A Journey Through Reigate's Past - The Reminiscences of Jimmy Bridger

Jimmy spent his working lives as a shopkeeper, at first at Latty's in Redhill High Street until the shop was swept away in the redevelopment of Redhill and he moved to Bell Street in Reigate. Interviewed in 2010 this is how he remembered his life in Redhill and Reigate.

 
 
Boyhood memories
One of My Dad’s London shops

My father was 71 when I was born in 1928. He died when we lived at Tooting Broadway. He had worked for Lavells the confectioners and opened seventy-five branches. He would take an empty shop, get it stocked, install a manager in and move on. Because of the constant moving my brother John went to twenty-two different schools. John was twelve years older than me and I didn't start school until after our Dad died and as we were settled in Redhill then I just went to the one school. Dad had just opened a Lavells branch at Tooting when he died.

 
 
As a mark of his passing my mother was allowed to pick any one of the shops to run in order to make a living for herself and her family She chose a double-fronted premises in Redhill and we moved there in 1933. She painted out the Lavells sign and finished up with the name Latty's, which was not too far from her own name of Lotty, so it was an amalgam of the first two letters of the original name and the last three letters of her own name.
Before Lavell's had the shop there was a tailor there. Grice's shop was opposite us in the High Street. Grice's bakery was originally behind our shop (possibly before the tailor) and also at the top of Brighton Road between the Padlock and the New Inn. Miss Langridge was the manager of the shop and Miss Loveday was manager of the bakery in Brighton Road. As a boy I used to clean Mr Grice's car, a Ford V8 - it had a radio I remember. He had owned our shop at one time and still had a couple of garages behind it.
I went to St Matthew's School.
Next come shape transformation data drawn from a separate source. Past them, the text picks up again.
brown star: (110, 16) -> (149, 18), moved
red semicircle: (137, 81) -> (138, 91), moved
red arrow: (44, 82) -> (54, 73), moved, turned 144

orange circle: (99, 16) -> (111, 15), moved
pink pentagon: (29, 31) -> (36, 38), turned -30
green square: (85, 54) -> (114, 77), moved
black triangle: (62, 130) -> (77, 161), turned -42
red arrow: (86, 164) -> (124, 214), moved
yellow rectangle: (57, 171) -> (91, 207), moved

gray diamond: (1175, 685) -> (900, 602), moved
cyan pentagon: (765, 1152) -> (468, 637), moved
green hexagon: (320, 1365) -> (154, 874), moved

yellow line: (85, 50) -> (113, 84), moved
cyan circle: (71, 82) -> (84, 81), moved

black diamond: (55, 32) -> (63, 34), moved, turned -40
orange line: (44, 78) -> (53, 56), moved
We would all be together for assembly and there were two screens that were pulled across to divide the hall into classrooms. Standard 1 and 2 was taught by Miss James and there was also Mr Shorter. The stove was in the middle so that was nice and warm but anyone in the outer two classrooms froze in the winter. The lighting was all gas, which wasn't too good. I hated it at St. Matthew’s. If you didn’t understand something you daren’t put your hand up and ask, it was horrible.
I later went to school in a little village in Norfolk. I’d been staying on holiday with my mother’s eldest sister when the war had started - that was the only sort of holiday we had then, with relatives – and my mother said I’d better stay up there. The village had nothing much, I lived on a farm. When I went into the school it had electric lighting and a lovely atmosphere where you weren’t afraid to ask if you didn’t understand. Years later we went back to see the relatives I’d lived with and they said you’ve got to go to that lovely bungalow that Miss Stevenson, the school headmistress has had built because she retires today. So I went and knocked on the door thinking I’d have to say ‘You won’t remember me but I was a pupil here during the war’. The door opened and before I could open my mouth she exclaimed ‘Oh Jimmy! How lovely to see you again.’ She recognised me straight away after all those years. I was there until ten o’clock that night. It turned out that she had been talking about me only that day because when she’d turned her desk out someone had seen all the photos in there and asked about one of them ‘who’s that boy?’ and Miss Stevenson had said ‘That’s Jimmy, he was here during the war.’
Mr Tanner, who had the jewellers in Station Road, Redhill, I remember quite well. He had a big American Chrysler saloon and also had a garage in Rees Road. At closing time, if I went and opened the garage doors, I could stand on the running board and get a ride up to Jersey Dairies, just for fun.
One of Redhill's slaughter houses was behind my shop. Cattle were brought across the road from the market to be slaughtered. One day one of them got into Woolworths. Other slaughter houses were in Cromwell Road and Garlands Road but the main one was the one off Rees Road behind our shop.
The Cattle market was every Monday and the ordinary market was every Saturday. People didn't always shop in Redhill; sometimes they went to Croydon to get their vegetables in Surrey Street. This meant fewer people spending money in Redhill, of course. We used to hope it would get out foggy so they'd stay in Redhill.
Sanger’s Circus used to walk animals from the railway station through Redhill to the common. Sometimes they'd be kept overnight at Pickford’s on Brighton Road. I was driving down Brighton Road going to the shop one foggy morning and I could see someone waving a red light at me. I wondered what on earth it was. I got a bit closer and there was an elephant.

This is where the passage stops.